> _Brief_
Should a picture appear anywhere in the data, omit it and copy everything else exactly.
* * * * * * *
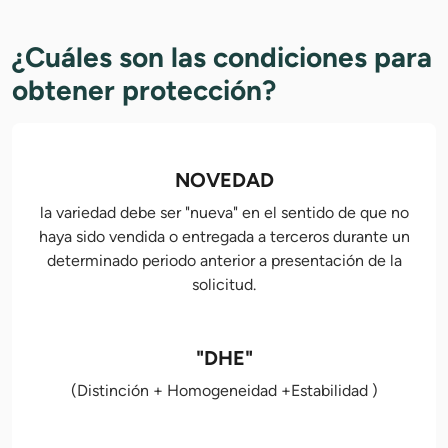
¿Cuáles son las condiciones para
obtener protección?
NOVEDAD
la variedad debe ser "nueva" en el sentido de que no
haya sido vendida o entregada a terceros durante un
determinado periodo anterior a presentación de la
solicitud.
"DHE"
(Distinción + Homogeneidad +Estabilidad )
* * * * * * *
> _Reply_
¿Cuáles son las condiciones para
obtener protección?
NOVEDAD
la variedad debe ser "nueva" en el sentido de que no
haya sido vendida o entregada a terceros durante un
determinado periodo anterior a presentación de la
solicitud.
"DHE"
(Distinción + Homogeneidad +Estabilidad )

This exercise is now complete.